(Your assignment) Print each record below exactly as it appears.

(Given records)
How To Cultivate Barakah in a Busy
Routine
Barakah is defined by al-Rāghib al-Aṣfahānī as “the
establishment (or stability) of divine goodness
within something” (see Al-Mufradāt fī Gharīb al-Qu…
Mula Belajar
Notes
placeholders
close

(The answer)
How To Cultivate Barakah in a Busy
Routine
Barakah is defined by al-Rāghib al-Aṣfahānī as “the
establishment (or stability) of divine goodness
within something” (see Al-Mufradāt fī Gharīb al-Qu…
Mula Belajar
Notes
placeholders
close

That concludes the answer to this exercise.